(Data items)
----
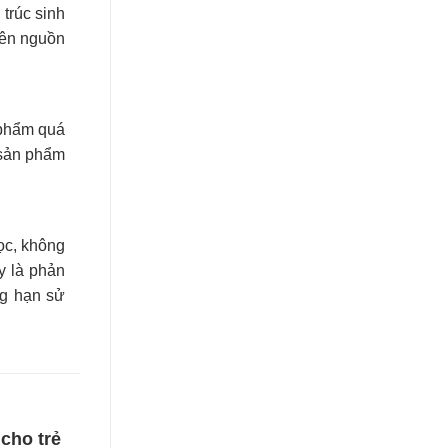
trúc sinh
iên nguồn
 phẩm quá
 sản phẩm
ọc, không
y là phản
ng hạn sử
cho trẻ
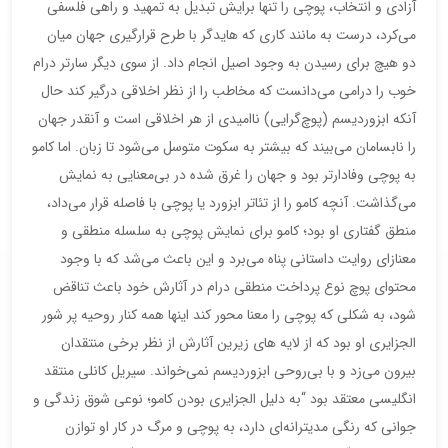
آزادی و انتخاب، پوچی را تنها برایش تبدیل به تمهید و راهی فلسفی
می‌کرد، درست به مانند کاری که هایدگر با طرح قرارگیری جهان میان
دو هیچ برای رسیدن به وجود اصیل انجام داد. از سوی دیگر سارتر درام
خوب را درامی می‌دانست که مخاطب را از نظر اخلاقی درگیر کند حال
آنکه ابزوردیسم (پوچ‌گرایی) ناامیدی از هر اخلاقی است و آنقدر جهان
را نابسامان می‌بیند که بیشتر به سکوت متوسل می‌شود تا زبان. اما کامو
به پوچی وفادارتر بود و جهان را غرق شده در بی‌‌معنایی به نمایش
می‌گذاشت. آنچه کامو را از تئاتر ابزورد یا پوچی با فاصله قرار می‌داد،
منطق گفتاری او بود؛ کامو برای نمایش پوچی به سلسله منطقی و
معنازای روایت داستانی پناه می‌برد و این باعث می‌شد که با وجود
محتوای پوچ نوع پرداخت منطقی درام در آثارش خود باعث تناقض
شود، به شکلی که پوچی را معنا محور کند اینها همه کنار روحیه پر شور
الجزایری او بود که از لایه های زیرین آثارش از نظر برخی منتقدان
بیرون می‌زد و با بی‌روحی ابزوردیسم نمی‌خواند. سیریل کانلی منتقد
انگلیسی معتقد بود “به دلیل الجزایری بودن کامو؛ نوعی شوق زندگی و
جوانی که رنگی مدیترانه‌‌ای دارد، به پوچی و مرگ در کار او توازن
----
REQUIRED ACTION: What is needed is an exact copy of the records above, with no pictures in it.

OUTPUT BELOW:
trúc sinh
iên nguồn
 phẩm quá
 sản phẩm
ọc, không
y là phản
ng hạn sử
cho trẻ
آزادی و انتخاب، پوچی را تنها برایش تبدیل به تمهید و راهی فلسفی
می‌کرد، درست به مانند کاری که هایدگر با طرح قرارگیری جهان میان
دو هیچ برای رسیدن به وجود اصیل انجام داد. از سوی دیگر سارتر درام
خوب را درامی می‌دانست که مخاطب را از نظر اخلاقی درگیر کند حال
آنکه ابزوردیسم (پوچ‌گرایی) ناامیدی از هر اخلاقی است و آنقدر جهان
را نابسامان می‌بیند که بیشتر به سکوت متوسل می‌شود تا زبان. اما کامو
به پوچی وفادارتر بود و جهان را غرق شده در بی‌‌معنایی به نمایش
می‌گذاشت. آنچه کامو را از تئاتر ابزورد یا پوچی با فاصله قرار می‌داد،
منطق گفتاری او بود؛ کامو برای نمایش پوچی به سلسله منطقی و
معنازای روایت داستانی پناه می‌برد و این باعث می‌شد که با وجود
محتوای پوچ نوع پرداخت منطقی درام در آثارش خود باعث تناقض
شود، به شکلی که پوچی را معنا محور کند اینها همه کنار روحیه پر شور
الجزایری او بود که از لایه های زیرین آثارش از نظر برخی منتقدان
بیرون می‌زد و با بی‌روحی ابزوردیسم نمی‌خواند. سیریل کانلی منتقد
انگلیسی معتقد بود “به دلیل الجزایری بودن کامو؛ نوعی شوق زندگی و
جوانی که رنگی مدیترانه‌‌ای دارد، به پوچی و مرگ در کار او توازن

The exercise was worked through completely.